Data entries

((

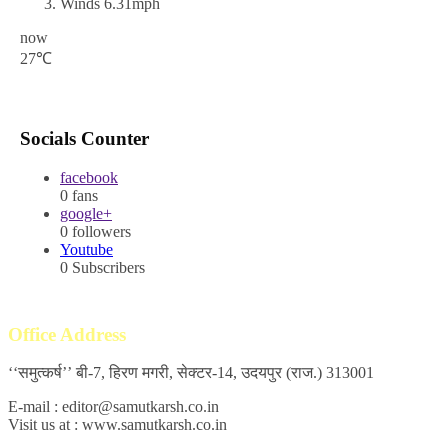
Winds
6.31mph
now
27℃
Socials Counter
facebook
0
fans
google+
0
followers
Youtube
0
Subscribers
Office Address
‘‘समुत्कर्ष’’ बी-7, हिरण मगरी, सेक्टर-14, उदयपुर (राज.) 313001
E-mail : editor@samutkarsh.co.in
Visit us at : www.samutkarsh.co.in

))
((

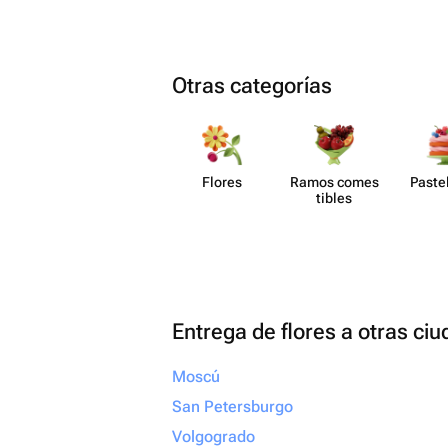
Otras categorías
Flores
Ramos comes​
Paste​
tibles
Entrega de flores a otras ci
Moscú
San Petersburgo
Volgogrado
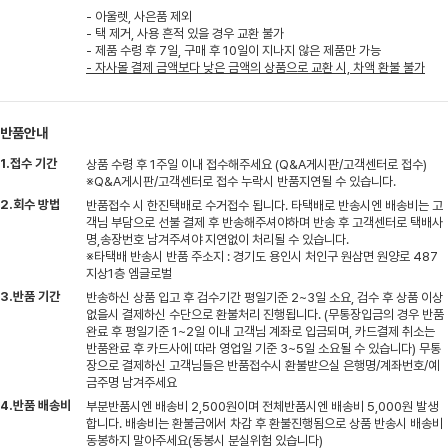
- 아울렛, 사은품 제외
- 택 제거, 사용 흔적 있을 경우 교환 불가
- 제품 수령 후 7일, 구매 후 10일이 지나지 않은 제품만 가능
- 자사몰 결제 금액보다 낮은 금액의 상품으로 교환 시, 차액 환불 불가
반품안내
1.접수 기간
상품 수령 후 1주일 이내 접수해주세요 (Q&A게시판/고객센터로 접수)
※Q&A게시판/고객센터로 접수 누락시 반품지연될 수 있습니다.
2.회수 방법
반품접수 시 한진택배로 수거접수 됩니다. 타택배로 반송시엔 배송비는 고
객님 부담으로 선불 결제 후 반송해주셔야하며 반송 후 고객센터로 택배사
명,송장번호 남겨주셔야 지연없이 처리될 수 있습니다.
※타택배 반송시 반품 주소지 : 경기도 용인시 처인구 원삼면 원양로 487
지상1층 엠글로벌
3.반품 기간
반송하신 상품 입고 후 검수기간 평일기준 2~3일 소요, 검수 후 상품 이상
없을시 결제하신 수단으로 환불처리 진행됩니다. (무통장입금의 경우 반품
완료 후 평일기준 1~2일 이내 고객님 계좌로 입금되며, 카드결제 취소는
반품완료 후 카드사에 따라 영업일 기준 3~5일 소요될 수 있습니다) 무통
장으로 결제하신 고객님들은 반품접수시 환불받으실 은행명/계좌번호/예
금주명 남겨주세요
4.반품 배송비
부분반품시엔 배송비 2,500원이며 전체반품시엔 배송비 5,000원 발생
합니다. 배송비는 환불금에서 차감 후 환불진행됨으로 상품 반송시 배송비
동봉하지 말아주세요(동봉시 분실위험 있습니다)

))

What you need to do
The required answer is the run of lines above, starting at the line with "- 제품 수령 후 7일, 구매 후 10일이 지나지 않은 제품만 가능" and ending at the line with "없을시 결제하신 수단으로 환불처리 진행됩니다. (무통장입금의 경우 반품", reproduced exactly with both ends.

Answer for the task
- 제품 수령 후 7일, 구매 후 10일이 지나지 않은 제품만 가능
- 자사몰 결제 금액보다 낮은 금액의 상품으로 교환 시, 차액 환불 불가
반품안내
1.접수 기간
상품 수령 후 1주일 이내 접수해주세요 (Q&A게시판/고객센터로 접수)
※Q&A게시판/고객센터로 접수 누락시 반품지연될 수 있습니다.
2.회수 방법
반품접수 시 한진택배로 수거접수 됩니다. 타택배로 반송시엔 배송비는 고
객님 부담으로 선불 결제 후 반송해주셔야하며 반송 후 고객센터로 택배사
명,송장번호 남겨주셔야 지연없이 처리될 수 있습니다.
※타택배 반송시 반품 주소지 : 경기도 용인시 처인구 원삼면 원양로 487
지상1층 엠글로벌
3.반품 기간
반송하신 상품 입고 후 검수기간 평일기준 2~3일 소요, 검수 후 상품 이상
없을시 결제하신 수단으로 환불처리 진행됩니다. (무통장입금의 경우 반품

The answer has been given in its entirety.